Alternative spellings of this word include Pradeep.
Vyakarana (Sanskrit grammar)Source: Wikisource: A dictionary of Sanskrit grammar
Pradīpa (प्रदीप).—Popular name of the famous commentary on the Mahabhasya of Patanjali written by the reputed grammarian Kaiyata in the eleventh century A. D. The cornmentary is a very scholarly and critical one and really does justice to the well-known compliment given to it, viz. that the Pradipa has kept the Mahabhasya alive which otherwise would have remained unintelligible and consequently become lost. The commentary प्रदीप (pradīpa) is based on the commentary महाभाष्यदीपिका (mahābhāṣyadīpikā),or प्रदीपिका (pradīpikā) written by Bhartrhari, which is available at present only in a fragmentary form. The Pradipa is to this day looked upon as the single commentary on the Mahabhasya in spite of the presence of a few other commentaries on it which are all thrown into the back-ground by it.
Vyakarana (व्याकरण, vyākaraṇa) refers to Sanskrit grammar and represents one of the six additional sciences (vedanga) to be studied along with the Vedas. Vyakarana concerns itself with the rules of Sanskrit grammar and linguistic analysis in order to establish the correct context of words and sentences.
Jyotisha (astronomy and astrology)Source: Wisdom Library: Brihat Samhita by Varahamihira
Pradīpā (प्रदीपा) refers to a “lamp”, according to the Bṛhatsaṃhitā (chapter 2), an encyclopedic Sanskrit work written by Varāhamihira mainly focusing on the science of ancient Indian astronomy astronomy (Jyotiṣa).—Accordingly, “[...] As is the night without a lamp [i.e., pradīpā—apradīpā] and the sky without the sun, so is a prince without a Jyotiṣaka and he gropes his way in the dark. If there were no Jyotiṣakas, the muhūrtas, the tithis, the nakṣatras, the ṛtus and the āyanas would go wrong”.
Jyotisha (ज्योतिष, jyotiṣa or jyotish) refers to ‘astronomy’ or “Vedic astrology” and represents the fifth of the six Vedangas (additional sciences to be studied along with the Vedas). Jyotisha concerns itself with the study and prediction of the movements of celestial bodies, in order to calculate the auspicious time for rituals and ceremonies.

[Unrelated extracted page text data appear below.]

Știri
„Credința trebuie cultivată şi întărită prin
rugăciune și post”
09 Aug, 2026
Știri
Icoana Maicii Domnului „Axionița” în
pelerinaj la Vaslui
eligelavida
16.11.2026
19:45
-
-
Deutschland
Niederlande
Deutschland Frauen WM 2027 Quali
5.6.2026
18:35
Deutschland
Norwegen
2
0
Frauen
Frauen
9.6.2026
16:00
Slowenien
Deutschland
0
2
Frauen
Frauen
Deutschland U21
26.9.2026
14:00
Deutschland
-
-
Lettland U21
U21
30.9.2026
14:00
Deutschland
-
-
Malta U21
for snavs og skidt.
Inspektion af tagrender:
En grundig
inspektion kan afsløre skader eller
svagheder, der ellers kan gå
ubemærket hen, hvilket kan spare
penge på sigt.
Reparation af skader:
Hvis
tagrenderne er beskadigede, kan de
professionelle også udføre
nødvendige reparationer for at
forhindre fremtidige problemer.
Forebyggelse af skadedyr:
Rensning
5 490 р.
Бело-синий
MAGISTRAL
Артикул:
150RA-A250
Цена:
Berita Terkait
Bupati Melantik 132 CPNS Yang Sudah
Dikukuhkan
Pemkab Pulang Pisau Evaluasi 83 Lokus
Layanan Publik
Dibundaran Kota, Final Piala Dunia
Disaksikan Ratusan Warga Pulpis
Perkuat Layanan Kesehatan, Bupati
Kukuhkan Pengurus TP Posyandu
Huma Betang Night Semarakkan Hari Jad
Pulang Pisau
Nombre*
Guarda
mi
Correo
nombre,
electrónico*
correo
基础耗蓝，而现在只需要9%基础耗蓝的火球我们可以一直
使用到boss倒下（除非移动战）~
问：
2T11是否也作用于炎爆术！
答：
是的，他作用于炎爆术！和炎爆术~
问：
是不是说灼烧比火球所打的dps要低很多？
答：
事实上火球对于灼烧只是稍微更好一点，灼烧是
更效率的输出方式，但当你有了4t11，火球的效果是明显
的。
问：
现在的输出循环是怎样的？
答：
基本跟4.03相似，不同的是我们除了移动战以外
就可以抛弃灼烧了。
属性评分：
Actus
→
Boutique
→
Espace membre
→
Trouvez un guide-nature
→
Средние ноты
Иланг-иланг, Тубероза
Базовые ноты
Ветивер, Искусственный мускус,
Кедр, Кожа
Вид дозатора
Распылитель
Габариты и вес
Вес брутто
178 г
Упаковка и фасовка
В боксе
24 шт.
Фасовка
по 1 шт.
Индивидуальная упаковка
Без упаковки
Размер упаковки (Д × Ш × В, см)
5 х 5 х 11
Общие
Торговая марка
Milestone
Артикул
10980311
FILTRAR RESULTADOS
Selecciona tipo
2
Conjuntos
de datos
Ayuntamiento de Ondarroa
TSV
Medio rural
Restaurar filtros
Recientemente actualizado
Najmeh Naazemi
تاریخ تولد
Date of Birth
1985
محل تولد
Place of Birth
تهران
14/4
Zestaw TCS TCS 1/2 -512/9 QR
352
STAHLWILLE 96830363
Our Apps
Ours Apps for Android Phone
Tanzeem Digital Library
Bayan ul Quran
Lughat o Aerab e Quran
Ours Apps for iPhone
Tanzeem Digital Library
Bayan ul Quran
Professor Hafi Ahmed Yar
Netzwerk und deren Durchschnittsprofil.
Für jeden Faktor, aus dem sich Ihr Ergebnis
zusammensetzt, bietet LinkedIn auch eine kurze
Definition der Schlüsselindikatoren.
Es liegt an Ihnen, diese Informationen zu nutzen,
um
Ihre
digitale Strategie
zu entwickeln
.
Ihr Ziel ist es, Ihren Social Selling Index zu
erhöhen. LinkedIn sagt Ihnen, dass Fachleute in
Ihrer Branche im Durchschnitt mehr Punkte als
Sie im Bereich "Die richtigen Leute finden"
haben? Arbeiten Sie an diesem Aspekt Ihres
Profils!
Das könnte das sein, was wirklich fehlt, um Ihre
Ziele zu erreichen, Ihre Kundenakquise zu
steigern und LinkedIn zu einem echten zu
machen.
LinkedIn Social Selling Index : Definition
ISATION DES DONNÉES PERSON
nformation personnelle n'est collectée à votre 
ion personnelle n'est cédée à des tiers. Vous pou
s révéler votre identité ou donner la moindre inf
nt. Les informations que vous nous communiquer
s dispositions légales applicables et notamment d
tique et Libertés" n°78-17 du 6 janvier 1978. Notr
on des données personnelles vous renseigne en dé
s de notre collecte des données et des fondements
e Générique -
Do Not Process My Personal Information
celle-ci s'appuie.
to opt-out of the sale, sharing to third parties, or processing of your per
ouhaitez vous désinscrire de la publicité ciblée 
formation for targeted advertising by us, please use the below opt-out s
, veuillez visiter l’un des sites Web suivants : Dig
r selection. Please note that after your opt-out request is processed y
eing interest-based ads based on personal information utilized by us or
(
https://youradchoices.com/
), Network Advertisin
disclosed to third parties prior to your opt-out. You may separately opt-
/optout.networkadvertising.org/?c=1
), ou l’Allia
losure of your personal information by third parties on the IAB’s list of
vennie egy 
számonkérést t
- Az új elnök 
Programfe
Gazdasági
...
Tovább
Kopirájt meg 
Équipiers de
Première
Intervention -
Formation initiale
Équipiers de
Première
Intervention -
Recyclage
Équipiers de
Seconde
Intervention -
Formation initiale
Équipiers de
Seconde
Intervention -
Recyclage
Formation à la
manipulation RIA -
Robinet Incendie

Purana and Itihasa (epic history)Source: archive.org: Shiva Purana - English Translation
Pradīpa (प्रदीप) refers to a “lamp”, according to the Śivapurāṇa 2.3.8.—Accordingly, Himavat said to Nārada:—“[...] The supreme Brahman is great and imperishable. It is like the streak of a lamp [i.e., pradīpa-kalikā-upama]. It is termed Sadāśiva. It is without aberration. It is beyond Brahmā. It is both full and devoid of qualities. It has no special traits, no desires. It sees within and not without. O sage, from the Kinnaras who come here, such are the things heard about Him. Can it be untrue?”.
The Purana (पुराण, purāṇas) refers to Sanskrit literature preserving ancient India’s vast cultural history, including historical legends, religious ceremonies, various arts and sciences. The eighteen mahapuranas total over 400,000 shlokas (metrical couplets) and date to at least several centuries BCE.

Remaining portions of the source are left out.